Very rarely are ideas entirely wrong, they’re mostly just inappropriate for the problem I’m solving or the current situation.  I’ve begun to write down most of my ideas for later use or to use for a different project. I’ve come back to some of the first ideas after I hit a wall. Even if I don’t use the exact idea, it puts me back in the mindset I had when I was first coming up with the concept, which is nice when I forget the idea and focus on some tangential part.

Here’s one of the earlier sketch ideas that were scrapped, but later used for parts of other parts of the project.

Sketches

I’ve started to use this “write down” thought process for things outside of work.  Here’s the page for this blog post:

Blog
Very few of these notes made it into this post

 

–Katherine Currier

Week One at SACHI

It had just finished raining when my plane landed at Edinburgh airport in Scotland; the runway was covered in small puddles and the air felt damp with that after rain musk. But the sky was clear and blue and a wonderful signal that my drive to St Andrews would be dry and my luggage wouldn’t get soaked. And that’s when I learned that the Scotland sky is a liar. It can always rain.

But St Andrews is old and beautiful, home to the ruins of a castle and the creatively named University of St Andrews. The university has a long list of titles (the oldest university in Scotland, Prince William attended this university and met Kate here, etc.), but most importantly (or at least most relevant to me and you the reader), they also house the SACHI research group in their School of Computer Science. SACHI is a catchy acronym for St Andrews Computer-Human Interaction, where they perform research into innovative technologies to aid in the daily life of people. Computer-Human Interaction, or HCI, is the “people-person” of computer science; we focus on the applications of developing technology rather than the theories and algorithms behind much of computer science.

This summer I’m working with Dr. Uta Hinrichs on updating the Speculative W@nderverse, an international research project between computer scientists and literary scholars at the University of St Andrews and the University of Calgary. This project explores the potential impact of early science fiction stories on the development of the genre through the use of digital visualization tools. Its focuses on the “Bob Gibson Anthologies of Speculative Fiction,” a unique collection of thousands of sci-fi stories. I’m designing, implementing, and evaluating a novel interactive web visualization to help literary researchers investigate the role of pulp magazines and periodicals within this vast and unique collection.
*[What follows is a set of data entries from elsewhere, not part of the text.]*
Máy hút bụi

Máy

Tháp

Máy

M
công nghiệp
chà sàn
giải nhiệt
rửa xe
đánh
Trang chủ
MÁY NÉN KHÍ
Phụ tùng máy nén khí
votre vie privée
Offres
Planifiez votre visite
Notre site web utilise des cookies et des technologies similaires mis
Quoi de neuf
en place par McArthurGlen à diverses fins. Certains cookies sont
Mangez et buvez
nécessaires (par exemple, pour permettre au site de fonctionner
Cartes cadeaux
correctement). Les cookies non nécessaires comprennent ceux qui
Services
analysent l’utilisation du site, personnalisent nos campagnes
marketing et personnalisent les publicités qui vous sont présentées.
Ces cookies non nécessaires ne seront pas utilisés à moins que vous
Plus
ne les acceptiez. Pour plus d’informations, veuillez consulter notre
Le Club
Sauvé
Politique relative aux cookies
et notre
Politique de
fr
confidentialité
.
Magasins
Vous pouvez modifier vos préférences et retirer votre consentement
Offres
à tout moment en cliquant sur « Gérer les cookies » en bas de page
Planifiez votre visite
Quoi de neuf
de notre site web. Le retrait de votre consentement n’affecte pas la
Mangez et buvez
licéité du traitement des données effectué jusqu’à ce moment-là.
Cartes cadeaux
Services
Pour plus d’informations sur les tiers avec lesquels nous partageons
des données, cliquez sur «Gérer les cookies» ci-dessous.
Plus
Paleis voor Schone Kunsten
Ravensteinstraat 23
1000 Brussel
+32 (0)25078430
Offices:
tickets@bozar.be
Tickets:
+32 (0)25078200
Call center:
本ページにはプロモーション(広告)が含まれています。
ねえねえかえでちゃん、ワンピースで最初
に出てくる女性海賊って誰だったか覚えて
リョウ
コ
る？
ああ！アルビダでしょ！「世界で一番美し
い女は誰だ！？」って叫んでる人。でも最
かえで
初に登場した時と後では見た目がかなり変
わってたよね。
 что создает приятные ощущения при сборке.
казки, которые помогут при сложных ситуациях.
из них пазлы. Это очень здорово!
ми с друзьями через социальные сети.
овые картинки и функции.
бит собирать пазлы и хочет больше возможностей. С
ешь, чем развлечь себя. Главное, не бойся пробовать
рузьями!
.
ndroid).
To summarize, I’m developing a visualization to explore and understand all of these hundreds of anthologies. Information (or data) visualization is the limbo between the intersections of computer science, graphing, statistics, psychology, and design. Robert Kosara explains it more eloquently in his post.

Dr. Hinrichs has been developing the Speculative W@nderverse long before I arrived here; here’s a screenshot of the interactive visualization:initial

 

My work is going to be added to the existing site. Here is a very preliminary exploration of the data that I created in this first week (showing the categories of science fiction themes and each anthology’s inclusion of these themes):

vis1

It certainly fulfills the graph aspect of visualization (and has wonderful colors), but is useless for exploring the data in terms other than the themes of each anthology. But I have two and a half months to go, so I’ll improve my design and software development skills during this time. I’m excited to work alongside experts in the field and become more familiar with research practices in computer science, human-computer interaction, and information visualization. And while I learn from the graduate students and faculty here, I hope to make more personal connections and friends. And hopefully by the end of the summer I’ll learn how to understand the temperature in Celsius.